К отцу Петруха прислушался.

Да и то верно, поразмыслил, нехорошо как-то, увивался за Стефой, теперь она замужем, зачем опять глаза мозолить, тем более терпеть она его не может.

— Вот что, Гришка, — сказал. — Не надо больше к нам.

— Понял! — безмятежно заулыбался Колотюк. — Раз друг так говорит, понял!

Покоробило Петруху. Друг… Так и набивается в товарищи. Разобраться, какой он ему друг?!

— В общем, так! — уже раздраженно и твердо заявил Петруха. — Не знаю, какие мы с тобой други, а гуляй отседова. И на глаза попрошу больше не появляться! Все!

Гришка побледнел, с лица сошел, отпрянул от Петрухи, увидев его глаза, боясь схлопотать уже не жесткое слово, а вполне реальный кулак в челюсть.

— И патефон свой забери!

Патефон Колотюк забрал. И в Дубках перестал показываться.

— Молодец… Прогнал — и хорошо. Чище стало, — говорила в ночи Стефа, жаркая, желанная до умопомрачения. — Сокол мой ясный… Любый мой…

Пришло время, под гармошку проводили Петруху на действительную военную службу. Кто предполагал тогда, что не увидят его больше… Колотка тоже забрали в армию.

Перед войной, в апреле, опять объявился. Приехал из Любар на велосипеде, в военной форме.

Нелюбезно встретил его дядько Митроха, но на ворота не показал.

— В отпуске я, — объявил Колотюк, смирный, с сострадательным лицом. Выставил бутылку магазинной белоголовки на стол. — Помянем, дядько Митроха, сына вашего Петю…

Не отказался дядько Митроха, выпил.

— В каких чинах? — спросил.

— Сержант, — сказал Гришка, трогая петлицы. — Командир отделения, — прихвастнул. — Под Брестом служу. Думаю на сверхсрочную остаться.

Дядько Митроха молчал и смотрел выжидательно: с чем еще припожаловал?

— Поговорить хочу. Со Стефой, — отводя глаза от проницательного взгляда дядьки Митрохи, натужно, с опаской выдавил из себя Колотюк.

— Понятно…

И о чем говорить с ней собрался — понятно. Указ он теперь Стефе? Сказал дядько Митроха сухо, коротко:

— Говори.

Чем кончился разговор Гришки со Стефой, дядько Митроха не знал. Он не спрашивал, она не рассказывала.

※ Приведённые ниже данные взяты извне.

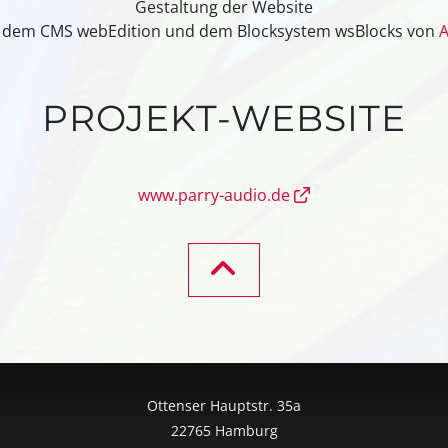
Gestaltung der Website
 dem CMS webEdition und dem Blocksystem wsBlocks von
A
PROJEKT-WEBSITE
www.parry-audio.de
Ottenser Hauptstr. 35a
22765 Hamburg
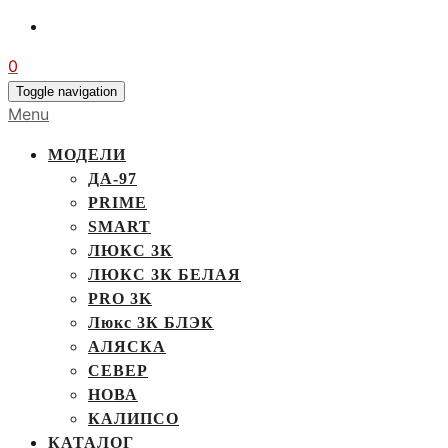
0
Toggle navigation
Menu
МОДЕЛИ
ДА-97
PRIME
SMART
ЛЮКС 3К
ЛЮКС 3К БЕЛАЯ
PRO 3K
Люкс 3К БЛЭК
АЛЯСКА
СЕВЕР
НОВА
КАЛИПСО
КАТАЛОГ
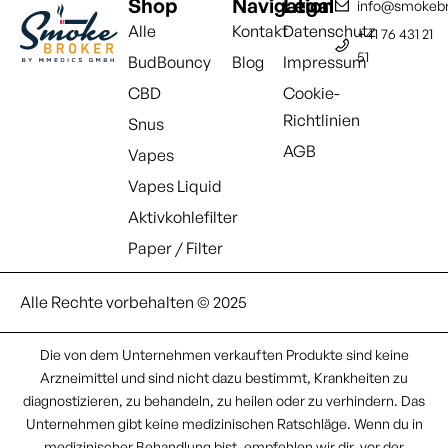
Shop
Navigation
Legal
info@smokebr
Alle
Kontakt
Datenschutz
+41 76 431 21
51
BudBouncy
Blog
Impressum
CBD
Cookie-
Richtlinien
Snus
AGB
Vapes
Vapes Liquid
Aktivkohlefilter
Paper / Filter
Alle Rechte vorbehalten © 2025
Die von dem Unternehmen verkauften Produkte sind keine
Arzneimittel und sind nicht dazu bestimmt, Krankheiten zu
diagnostizieren, zu behandeln, zu heilen oder zu verhindern. Das
Unternehmen gibt keine medizinischen Ratschläge. Wenn du in
medizinischer Behandlung bist, empfehlen wir dir, vor der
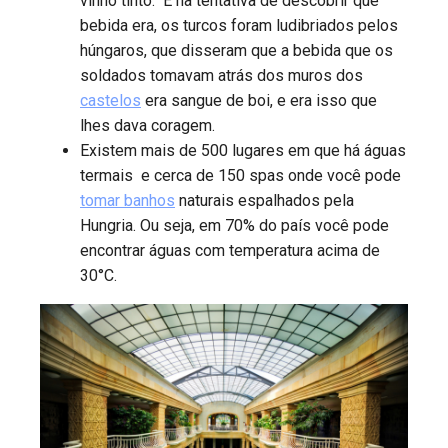
vinho tinto. E na tentativa de descobrir que
bebida era, os turcos foram ludibriados pelos
húngaros, que disseram que a bebida que os
soldados tomavam atrás dos muros dos
castelos
era sangue de boi, e era isso que
lhes dava coragem.
Existem mais de 500 lugares em que há águas
termais e cerca de 150 spas onde você pode
tomar banhos
naturais espalhados pela
Hungria. Ou seja, em 70% do país você pode
encontrar águas com temperatura acima de
30°C.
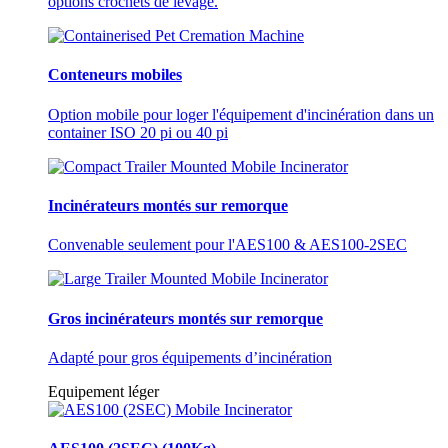
options crochets de levage.
Conteneurs mobiles
Option mobile pour loger l'équipement d'incinération dans un
container ISO 20 pi ou 40 pi
Incinérateurs montés sur remorque
Convenable seulement pour l'AES100 & AES100-2SEC
Gros incinérateurs montés sur remorque
Adapté pour gros équipements d’incinération
Equipement léger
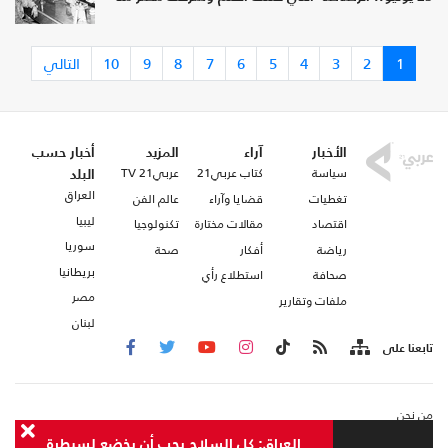
1
2
3
4
5
6
7
8
9
10
التالي
الأخبار
آراء
المزيد
أخبار حسب
سياسة
كتاب عربي21
عربي21 TV
البلد
العراق
تغطيات
قضايا وآراء
عالم الفن
ليبيا
اقتصاد
مقالات مختارة
تكنولوجيا
سوريا
رياضة
أفكار
صحة
بريطانيا
صحافة
استطلاع رأي
مصر
ملفات وتقارير
لبنان
تابعنا على
من نحن
اتصل بنا
العراق: كل السلاح يجب أن يخضع لسيطرة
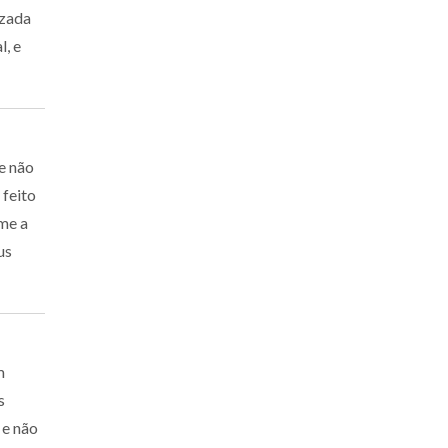
izada
l, e
e não
 feito
-me a
us
m
s
 e não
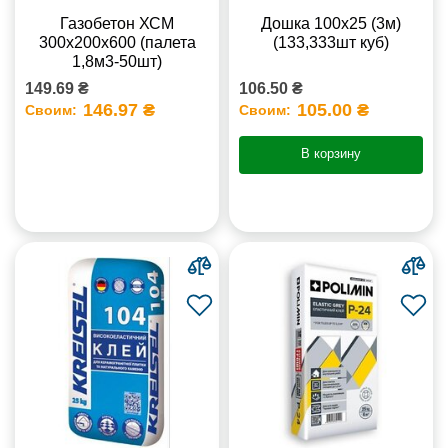
Газобетон ХСМ
Дошка 100х25 (3м)
300x200x600 (палета
(133,333шт куб)
1,8м3-50шт)
149.69 ₴
106.50 ₴
146.97 ₴
105.00 ₴
Своим:
Своим:
В корзину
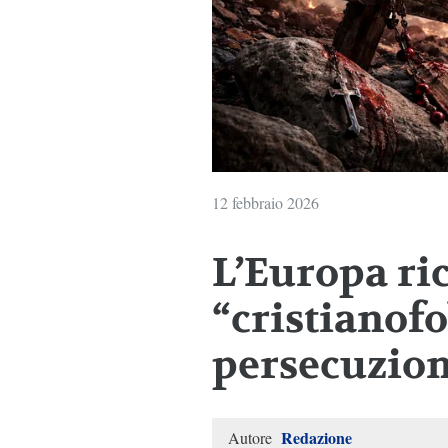
12 febbraio 2026
L’Europa ri
“cristianofo
persecuzion
Redazione
Autore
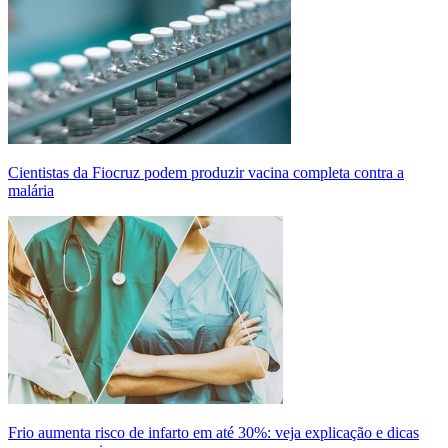
Cientistas da Fiocruz podem produzir vacina completa contra a
malária
Frio aumenta risco de infarto em até 30%: veja explicação e dicas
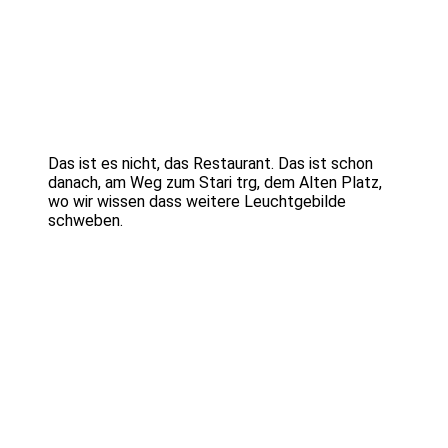
Das ist es nicht, das Restaurant. Das ist schon
danach, am Weg zum Stari trg, dem Alten Platz,
wo wir wissen dass weitere Leuchtgebilde
schweben.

Через несколько дней опять прикатил Колотюк на своем велосипеде. Первой его увидела Стефа.

— Опять явился! Свататься… Прогоните его, тато!

Что с превеликой радостью и исполнил дядько Митроха, сняв с сердца мучивший его до сего момента тяжкий груз. Боялся, до смерти боялся, что теперь, после того как пропал без вести Петруха на финской войне, не устоит Стефа, сманит ее смазливый на лицо Гришка, уведет. И станет в доме пусто, мертвенно, и жить станет никчемно.

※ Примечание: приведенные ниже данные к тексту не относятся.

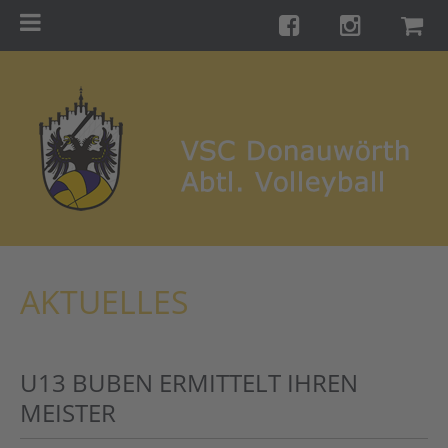
Menu
Startseite
Teams
Training
Turniere
Galerie
Links
AKTUELLES
Kontakt
Förderverein
U13 BUBEN ERMITTELT IHREN
Shop
MEISTER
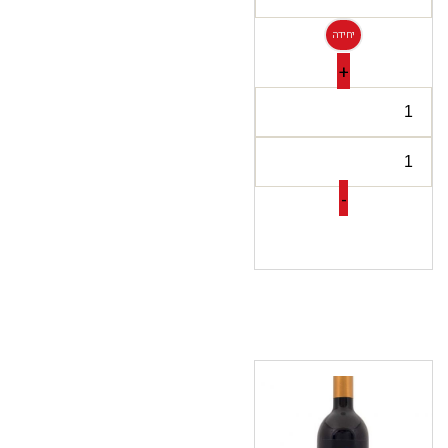
יחידה
+
-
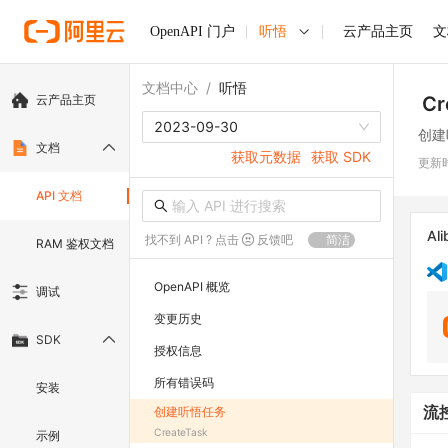
OpenAPI 门户
听悟
云产品主页
文
文档中心
/
听悟
云产品主页
Cr
2023-09-30
创建
文档
获取元数据
获取 SDK
更新
API 文档
Ali
找不到 API ? 点击
反馈吧
简洁
RAM 鉴权文档
OpenAPI 概览
调试
变更历史
SDK
授权信息
所有错误码
安装
创建听悟任务
流
CreateTask
示例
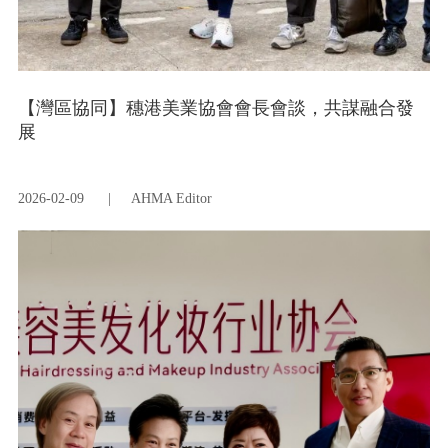
【灣區協同】穗港美業協會會長會談，共謀融合發
展
2026-02-09
|
AHMA Editor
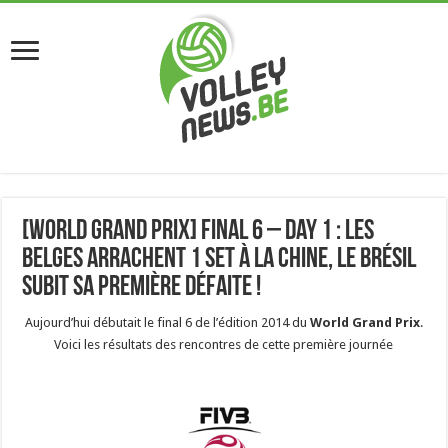
[World Grand Prix] Final 6 – Day 1 : Les
belges arrachent 1 set à la Chine, le Brésil
subit sa première défaite !
Aujourd’hui débutait le final 6 de l’édition 2014 du
World Grand Prix
.
Voici les résultats des rencontres de cette première journée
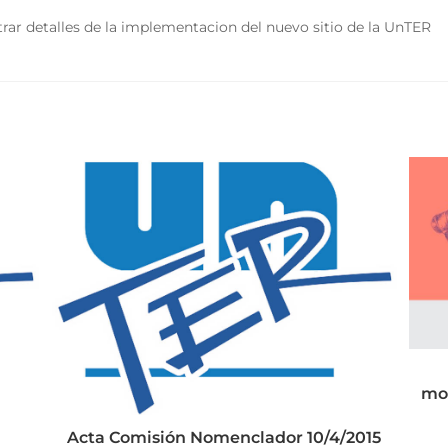
rar detalles de la implementacion del nuevo sitio de la UnTER
mov
Acta Comisión Nomenclador 10/4/2015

Ладно б, кто другой. Но этот прощелыга! Насквозь же видно. Стефа сразу раскусила его. А вот сын Петруха глаза свои все в шорах держал, не сразу распознал.

— Ну ничего… еще пересекутся наши пути-дорожки, дядько Митроха! — исказив лицо оскорбленной гримасой, многозначительно процедил Колотюк. — И Стефа никуда не денется. Все равно будет моей!

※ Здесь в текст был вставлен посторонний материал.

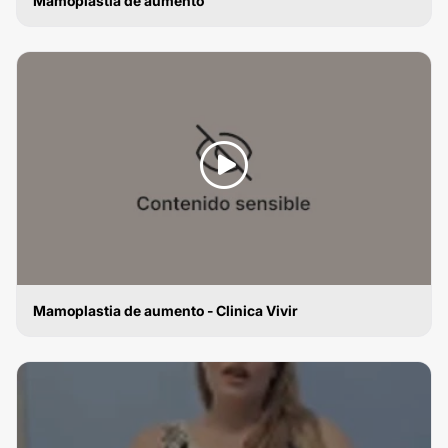
Mamoplastia de aumento
MAMOPLASTIA DE AUMENTO
Mamoplastia de aumento - Clinica Vivir
MAMOPLASTIA DE AUMENTO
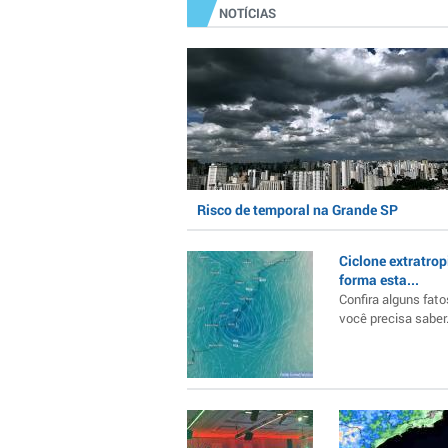
NOTÍCIAS
Risco de temporal na Grande SP
Ciclone extratrop
forma esta...
Confira alguns fato
você precisa saber..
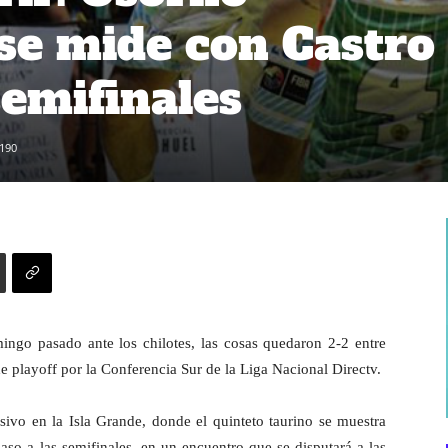
se mide con Castro
semifinales
190
ingo pasado ante los chilotes, las cosas quedaron 2-2 entre
e playoff por la Conferencia Sur de la Liga Nacional Directv.
isivo en la Isla Grande, donde el quinteto taurino se muestra
aso a las semifinales, en un encuentro que se disputará a las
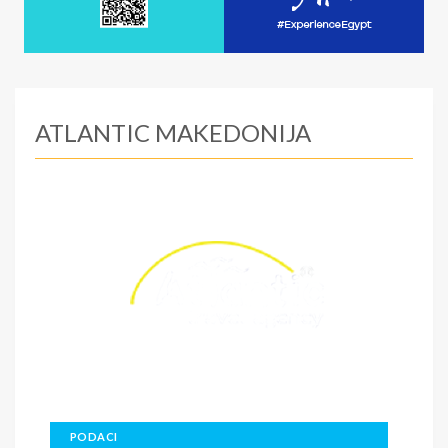
ATLANTIC MAKEDONIJA
PODACI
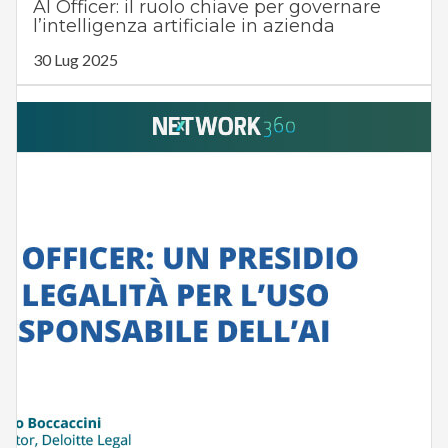
AI Officer: il ruolo chiave per governare
l’intelligenza artificiale in azienda
30 Lug 2025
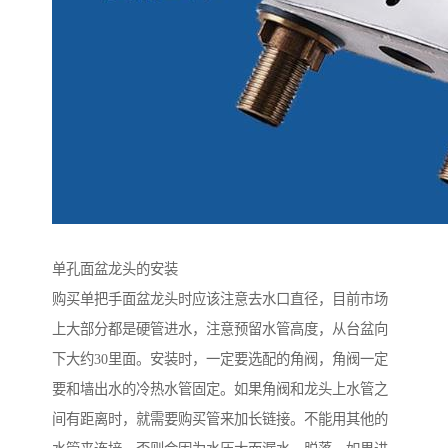
单孔面盆龙头的安装
购买单把手面盆龙头时应该注意去水口直径，目前市场
上大部分都是硬管进水，注意预留水管高度，从台盆向
下大约30里面。安装时，一定要选配的角阀，角阀一定
要和墙出水的冷热水管固定。如果角阀和龙头上水管之
间有距离时，就需要购买管来加长链接。不能用其他的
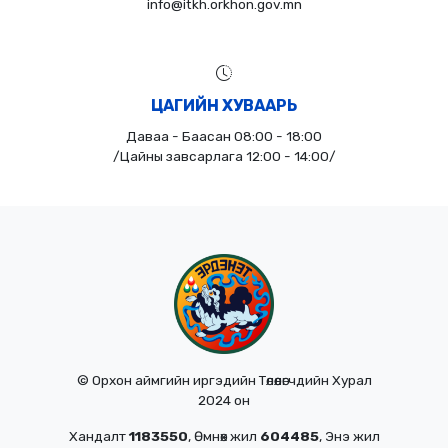
info@itkh.orkhon.gov.mn
ЦАГИЙН ХУВААРЬ
Даваа - Баасан 08:00 - 18:00
/Цайны завсарлага 12:00 - 14:00/
© Орхон аймгийн иргэдийн Төлөөлөгчдийн Хурал
2024 он
Хандалт
1183550
, Өмнөх жил
604485
, Энэ жил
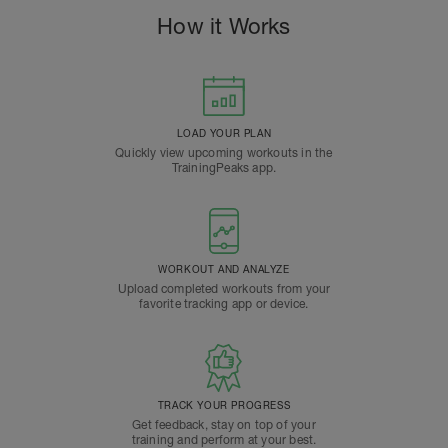
How it Works
LOAD YOUR PLAN
Quickly view upcoming workouts in the
TrainingPeaks app.
WORKOUT AND ANALYZE
Upload completed workouts from your
favorite tracking app or device.
TRACK YOUR PROGRESS
Get feedback, stay on top of your
training and perform at your best.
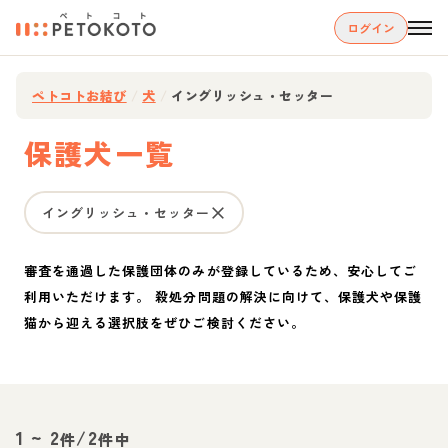
ログイン
ペトコトお結び
/
犬
/
イングリッシュ・セッター
保護犬一覧
イングリッシュ・セッター
審査を通過した保護団体のみが登録しているため、安心してご
利用いただけます。 殺処分問題の解決に向けて、保護犬や保護
猫から迎える選択肢をぜひご検討ください。
1
~
2
/
2
件
件中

Ох и хотелось дядьке Митрохе врезать по этой перекосившейся, кобелячьей роже! В хату вошел возбужденный, подергивалась щека, дрожали руки.

— Выпейте, тато… успокойтесь… — поднесла Стефа чарку.

Он благодарно посмотрел на нее, такую красивую, такую зелено­окую… И чуть не заплакал. Что ж ты делаешь, судьба-судьбинушка, такую царевну-лебедь обижаешь, не милуешь…

 

14

 

Колотюка увидал в Любарах. В военной форме, при винтовке. Только форма на нем была немецкая, а на левой руке — белая повязка с буквой «П». Гришка ощерился в улыбочке:

— Вот и опять свиделись, дядько Митроха! А?! Гляжу, опять голова в Дубках? Староста? Ума тебе не занимать… Что верно, то верно!.. Умный ты мужик, умный… В гости к вам скоро соберусь. Да. Пускай Стефа скатерть готовит, — заявил нагло.

— Скатерть моль побила, а стол шашель поточила.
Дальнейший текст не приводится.